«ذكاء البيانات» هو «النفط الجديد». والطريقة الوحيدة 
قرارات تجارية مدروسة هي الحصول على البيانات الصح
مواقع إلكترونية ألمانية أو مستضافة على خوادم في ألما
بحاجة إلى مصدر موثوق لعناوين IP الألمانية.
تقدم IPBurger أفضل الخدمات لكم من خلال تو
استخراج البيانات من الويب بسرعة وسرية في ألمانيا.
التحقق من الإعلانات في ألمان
==
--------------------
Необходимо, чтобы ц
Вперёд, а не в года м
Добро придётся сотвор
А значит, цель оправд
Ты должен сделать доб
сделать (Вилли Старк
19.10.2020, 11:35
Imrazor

**THE PROBLEM:** When you reach the line holding "بحاجة إلى مصدر موثوق لعناوين IP الألمانية." in the records above, begin reproducing exactly, stop after the line holding "التحقق من الإعلانات في ألمان", and output nothing else.

**ANSWER SECTION:**
بحاجة إلى مصدر موثوق لعناوين IP الألمانية.
تقدم IPBurger أفضل الخدمات لكم من خلال تو
استخراج البيانات من الويب بسرعة وسرية في ألمانيا.
التحقق من الإعلانات في ألمان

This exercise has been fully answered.